AIM OF THE EXERCISE =
Only the lines of the data below from the one with "Seven contrasting, vibrant" through the one with "sustainable, green living" are wanted. Repeat them exactly.

◆ ◆ ◆ ◆ ◆ ◆ ◆

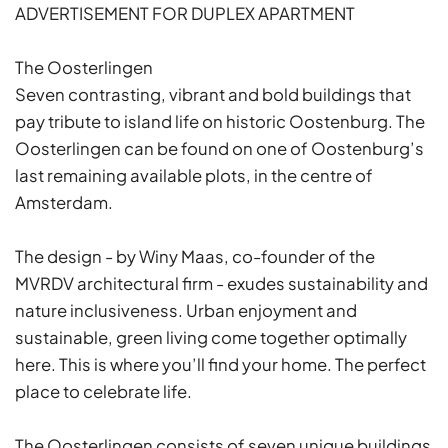
ADVERTISEMENT FOR DUPLEX APARTMENT
The Oosterlingen
Seven contrasting, vibrant and bold buildings that
pay tribute to island life on historic Oostenburg. The
Oosterlingen can be found on one of Oostenburg’s
last remaining available plots, in the centre of
Amsterdam.
The design - by Winy Maas, co-founder of the
MVRDV architectural firm - exudes sustainability and
nature inclusiveness. Urban enjoyment and
sustainable, green living come together optimally
here. This is where you’ll find your home. The perfect
place to celebrate life.
The Oosterlingen consists of seven unique buildings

◆ ◆ ◆ ◆ ◆ ◆ ◆

OUTPUT OF THE EXERCISE =
Seven contrasting, vibrant and bold buildings that
pay tribute to island life on historic Oostenburg. The
Oosterlingen can be found on one of Oostenburg’s
last remaining available plots, in the centre of
Amsterdam.
The design - by Winy Maas, co-founder of the
MVRDV architectural firm - exudes sustainability and
nature inclusiveness. Urban enjoyment and
sustainable, green living come together optimally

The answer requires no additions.